Pero el doctor no pestañeó.

-En todo caso, caballero -prosiguió el burgomaestre-, entiendo hacerle responsables de lo que pase en su casa. Garantizo la tranquilidad de la población y no quiero que se vea turbada. Los acontecimientos de anoche no se renovarán o cumpliré con mi deber, caballero. ¿Lo ha entendido? Pero responda, caballero.

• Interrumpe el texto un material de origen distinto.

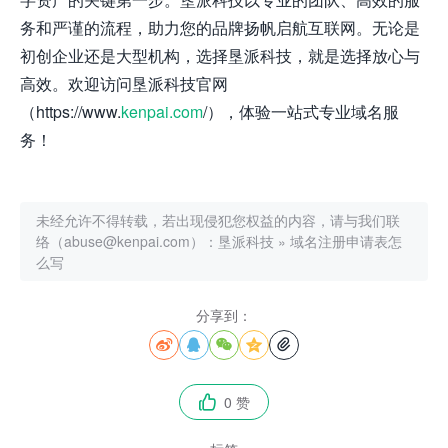
务和严谨的流程，助力您的品牌扬帆启航互联网。无论是
初创企业还是大型机构，选择垦派科技，就是选择放心与
高效。欢迎访问垦派科技官网
（https://www.
kenpai.com
/），体验一站式专业域名服
务！
未经允许不得转载，若出现侵犯您权益的内容，请与我们联
络（abuse@kenpai.com）：
垦派科技
»
域名注册申请表怎
么写
分享到：





0 赞

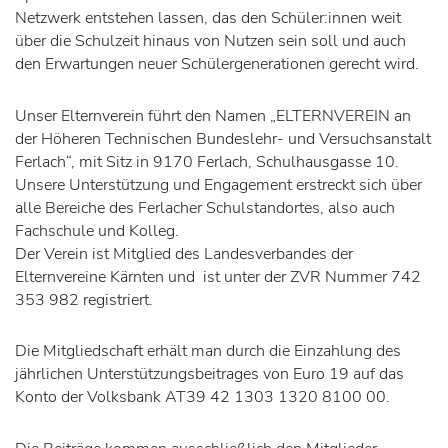
Netzwerk entstehen lassen, das den Schüler:innen weit
über die Schulzeit hinaus von Nutzen sein soll und auch
den Erwartungen neuer Schülergenerationen gerecht wird.
Unser Elternverein führt den Namen „ELTERNVEREIN an
der Höheren Technischen Bundeslehr- und Versuchsanstalt
Ferlach“, mit Sitz in 9170 Ferlach, Schulhausgasse 10.
Unsere Unterstützung und Engagement erstreckt sich über
alle Bereiche des Ferlacher Schulstandortes, also auch
Fachschule und Kolleg.
Der Verein ist Mitglied des Landesverbandes der
Elternvereine Kärnten und ist unter der ZVR Nummer 742
353 982 registriert.
Die Mitgliedschaft erhält man durch die Einzahlung des
jährlichen Unterstützungsbeitrages von Euro 19 auf das
Konto der Volksbank AT39 42 1303 1320 8100 00.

Al hablar así, el burgomaestre, bajo el imperio de una sobreexcitación extraordinaria, elevaba la voz hasta el diapasón de la cólera. Estaba furioso aquel digno van Tricasse, y ciertamente que debieron oírle desde fuera. Por último, fuera de sí, y viendo que el doctor no respondía a sus provocaciones, dijo:

-Venga, Niklausse.

Y, cerrando la puerta con una violencia que conmovió la casa, el burgomaestre arrastró al consejero en pos de sí. Poco a poco, y después de andar unos veinte pasos por la campiña, los dignos notables se calmaron. Su marcha se amortiguó y su andar se modificó. El enrojecimiento de su rostro se apagó y de encarnado pasó a color de rosa. Y un cuarto de hora después de haber salido de la fábrica, van Tricasse decía con apacible tono al consejero Niklausse:

-¡Qué hombre tan amable es el doctor Ox! Le veré siempre con el mayor placer.